Technically, the above command outputs [Microsoft.PowerShell.Commands.GroupInfo]
instances whose .Group
property in this case contains [Microsoft.PowerShell.Commands.MatchInfo]
instances, as output by Select-String
.
The following code extends the one above to produce custom output that reports how much time has elapsed since each unfinished thread has started:
$now = Get-Date
Select-String 'Starting thread:|Thread finished;' file.log |
Group-Object { (-split $_)[-1] } | Where-Object { $_.Count % 2 -eq 1 } | ForEach-Object {
foreach ($matchInfo in $_.Group) { # loop over started-only lines
$tokens = -split $matchInfo.Line # split into tokens by whitespace
$date, $time = $tokens[0..1] # extract date and time (first 2 tokens)
$keyword = $tokens[-1] # extract keyword (last token)
# Parse date+time into a [datetime] instance.
# Note: Depending on the current culture, [datetime]::Parse("$date $time") may do.
$start = [datetime]::ParseExact("$date $time", 'd\.M\.yyyy HH:mm:ss', [cultureinfo]::InvariantCulture)
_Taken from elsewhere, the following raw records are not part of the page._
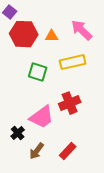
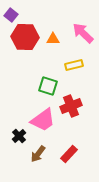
yellow rectangle: (73, 62) -> (74, 65), size x0.7
green square: (38, 72) -> (48, 86), moved

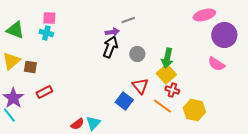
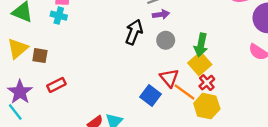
purple arrow: (112, 32) -> (161, 14), moved
red cross: (172, 90) -> (207, 83), turned 32
orange line: (162, 106) -> (184, 92), moved
yellow hexagon: (194, 110) -> (207, 106), moved

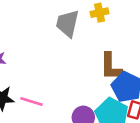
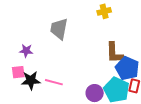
gray trapezoid: (67, 23) -> (59, 29), moved

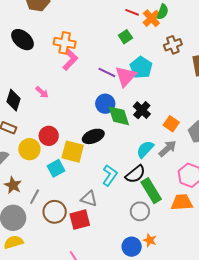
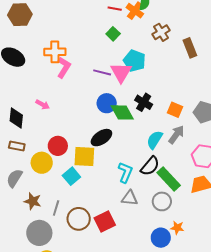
gray triangle: (89, 199) -> (130, 198), moved

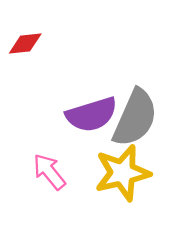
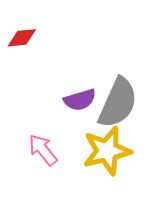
purple semicircle: (92, 114) -> (80, 100), size x0.7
# Custom output string containing how long ago the thread was started:
"Thread $keyword hasn't finished yet; time elapsed since it started: " +
($now - $start).ToString('g')
}
}
This yields something like the following:
Thread KEYWORD3 hasn't finished yet; time elapsed since it started: 2:03:35.347563
2:03:35.347563
(2 hours, 3 minutes, ...) is the string representation of a [TimeSpan]
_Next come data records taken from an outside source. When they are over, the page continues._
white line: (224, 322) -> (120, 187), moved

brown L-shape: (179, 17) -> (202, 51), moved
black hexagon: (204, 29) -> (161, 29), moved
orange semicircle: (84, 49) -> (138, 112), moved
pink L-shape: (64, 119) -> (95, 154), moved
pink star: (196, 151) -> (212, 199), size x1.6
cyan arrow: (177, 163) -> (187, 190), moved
instance that is the result of subtracting two points in time ([datetime]
instances).
Upvotes: 2
Reputation: 8432
One way to do this is to use RegEx to pull each line apart, then create a new object from the details. For example:
Get-Content .\data.txt |
ForEach-Object {
if ($_ -match "^(?<time>(\d+\.){2}\d+ (\d{2}:){2}\d{2}).*(?<state>Starting|finished).*\b(?<keyword>\w+)$")
{
[PsCustomObject]@{
Keyword = $matches.keyword
Action = $(if($matches.state -eq "Starting"){"Start"}else{"Finish"})
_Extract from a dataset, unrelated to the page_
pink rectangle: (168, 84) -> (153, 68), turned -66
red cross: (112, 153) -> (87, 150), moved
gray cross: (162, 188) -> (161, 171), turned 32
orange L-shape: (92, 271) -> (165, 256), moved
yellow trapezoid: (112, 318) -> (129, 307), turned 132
Time = (Get-Date $matches.time)
}
}
}
Assume you have a log file (data.txt
) with the following content:
18.7.2017 12:59:15 Starting thread: KEYWORD1
18.7.2017 13:32:19 Starting thread: KEYWORD2
18.7.2017 12:59:15 Starting thread: KEYWORD3
18.7.2017 13:34:18 Thread finished;... KEYWORD2
18.7.2017 12:59:15 Starting thread: KEYWORD4
18.7.2017 13:34:18 Thread finished;... KEYWORD3
18.7.2017 12:59:15 Starting thread: KEYWORD5
18.7.2017 13:34:18 Thread finished;... KEYWORD5
Running the above code against it, gives output:
Keyword Action Time
------- ------ ----
KEYWORD1 Start 18/07/2017 12:59:15
KEYWORD2 Start 18/07/2017 13:32:19
KEYWORD3 Start 18/07/2017 12:59:15
KEYWORD2 Finish 18/07/2017 13:34:18
KEYWORD4 Start 18/07/2017 12:59:15
KEYWORD3 Finish 18/07/2017 13:34:18
KEYWORD5 Start 18/07/2017 12:59:15
KEYWORD5 Finish 18/07/2017 13:34:18
This isn't much of an improvement over the raw file, but now that you have some objects, you can more easily process them. For example, you can see which ones have no matching start/finish by appending the following after the last bracket:
| Group-Object Keyword -NoElement | Sort-Object Count -Descending
This gives output like this:
Count Name
----- ----
2 KEYWORD2
2 KEYWORD3
2 KEYWORD5
1 KEYWORD1
1 KEYWORD4
It is now easier to see which ones have a start/finish pair (e.g. have 2 items in each group)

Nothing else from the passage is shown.